Securing investment requires more than a great idea. In essence, beyond a compelling executive summary to tell your story and get you the pitch meeting, you will need to craft a great pitch deck. In my years as an angel investor, I’ve seen hundreds and hundreds of presentations. By the way, without a doubt, the best investor presentations use consistent building blocks. Have the right assembly and the components are arranged in a strategic flow.
You actually need two versions of your deck
Surprise! Generally, you should have two different versions of your deck. Firstly, one that has lots of white space and relatively few words; For instance, to be used as a back-drop to a live presentation. In addition to that, the second one that has enough words that it can stand on its own if you need to email it to someone. By the way, never email the white space one or present from the wordy one. Overall, don’t try to get by on just one version. For instance, both mistakes are going to lead to bad results.
Metadata matters
The single most important data to include in your deck is your contact info. For example, list every single means of getting in touch with you. As an example put it on the very first slide. Sounds like a given, but the stories I could tell you …
Deck building blocks
Hence what does the deck need to have in it? After your contact information, it should cover the following topics in a 10-15 slide decks.
1. Customer Problem: description of customer pain and how you solve it –concept & key elements.
2. Product Overview: what you do, for whom and why it’s compelling
3. Key Players: founders, key team members, and key advisors, with industry backgrounds and expertise
4. Market Opportunity: market size, growth characteristics, segmentation
5. Competitive Landscape: competitors and competitive feature sets, plus your sustainable competitive advantages
6. Go-To-Market Strategy: how you will sell your product
7. Stage of Development: product development, customer acquisition, partner relationships
Also Read: How to create a great investor pitch deck
8. Critical Risks & Challenges: what can go wrong and how you plan to manage it
9. Financial Projections: how much time and money it will take to get to cash flow break-even. Including your five year projections (best to show Yr5 mid-case, worst case and best case with key assumptions)
10. Exit Options: categories of likely buyers, rationales, list of specific likely buyers and comparables with valuation multiples
11. Funding Requirements: how much, what you will use it for, what milestones you can hit
That’s it! For instance, trying to do much more is not going to make your pitch more effective. It is merely going to increase the likelihood that you will not get through it which can be the kiss of death. Details can be drawn out in the Q&A or during subsequent due diligence. Instead, you should focus on covering all of the key elements to ensure you get the next meeting. If you have extra material, stick it in an appendix in case you need to flip to it during Q&A.
Tips on mechanical construction and delivery
Mechanics matter too in successfully presenting your deck. Consider these points:
- Consider avoiding complicated animations or builds in your deck –they make it very hard to go backwards if you need to. Do not build in any videos –it is an AV disaster waiting to happen. Plan ahead to avoid last-minute changes to your deck. Swapping and fumbling while everyone waits for you makes an unprofessional first impression and wastes your presentation time.
- You may want to avoid exotic presentation programmes such as Prezi. Even PowerPoint can be pretty buggy on some machines. So you may convert to PDF. But check the conversion before sending to make sure it didn’t introduce any embarrassing formatting glitches.

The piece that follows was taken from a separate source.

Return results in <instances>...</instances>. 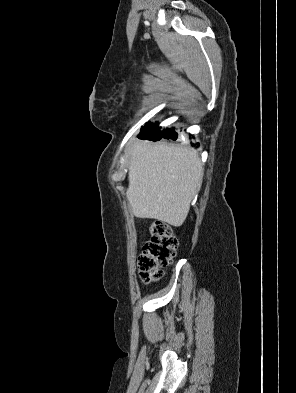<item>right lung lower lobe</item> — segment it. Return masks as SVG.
<instances>
[{"mask_svg": "<svg viewBox=\"0 0 296 393\" xmlns=\"http://www.w3.org/2000/svg\"><path fill=\"white\" fill-rule=\"evenodd\" d=\"M138 137L152 141H157L162 138L177 140L178 134L175 132L174 128H166L164 131H161L160 127H157V124L147 123L144 127L141 128Z\"/></svg>", "mask_w": 296, "mask_h": 393, "instance_id": "obj_1", "label": "right lung lower lobe"}]
</instances>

- Do not plan to spend time on product demos –just a couple screenshots if necessary.
- Plan for the worst in terms of screen size: no small fonts. And finally, bring multiple memory stick copies, as well as your own remote.
- If it makes more sense to use the remote that is provided. Get familiar with it before starting so you don’t get flustered and make a hash out of your presentation.
Hence with some time upfront and some practice. You will be well on your way to having an effective pitch deck is by learning the Pitch Deck Fundamentals.